> **WHAT THE TASK REQUIRES**
Keep every word of the entries and print them exactly; the pictures stay out.

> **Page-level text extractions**
----------

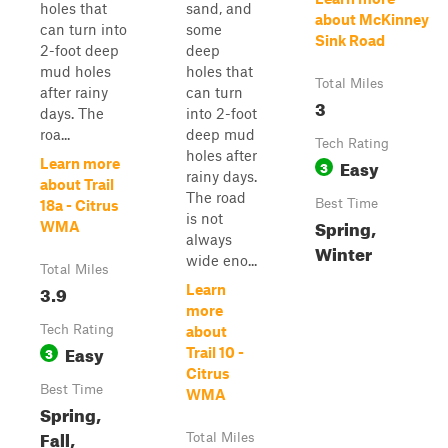
holes that
sand, and
about McKinney
can turn into
some
Sink Road
2-foot deep
deep
mud holes
holes that
Total Miles
after rainy
can turn
3
days. The
into 2-foot
roa...
deep mud
Tech Rating
holes after
Easy
Learn more
3
rainy days.
about Trail
The road
Best Time
18a - Citrus
is not
Spring,
WMA
always
Winter
wide eno...
Total Miles
3.9
Learn
more
Tech Rating
about
Easy
3
Trail 10 -
Citrus
Best Time
WMA
Spring,
Fall,
Total Miles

----------

> **WORKED SOLUTION**
holes that
sand, and
about McKinney
can turn into
some
Sink Road
2-foot deep
deep
mud holes
holes that
Total Miles
after rainy
can turn
3
days. The
into 2-foot
roa...
deep mud
Tech Rating
holes after
Easy
Learn more
3
rainy days.
about Trail
The road
Best Time
18a - Citrus
is not
Spring,
WMA
always
Winter
wide eno...
Total Miles
3.9
Learn
more
Tech Rating
about
Easy
3
Trail 10 -
Citrus
Best Time
WMA
Spring,
Fall,
Total Miles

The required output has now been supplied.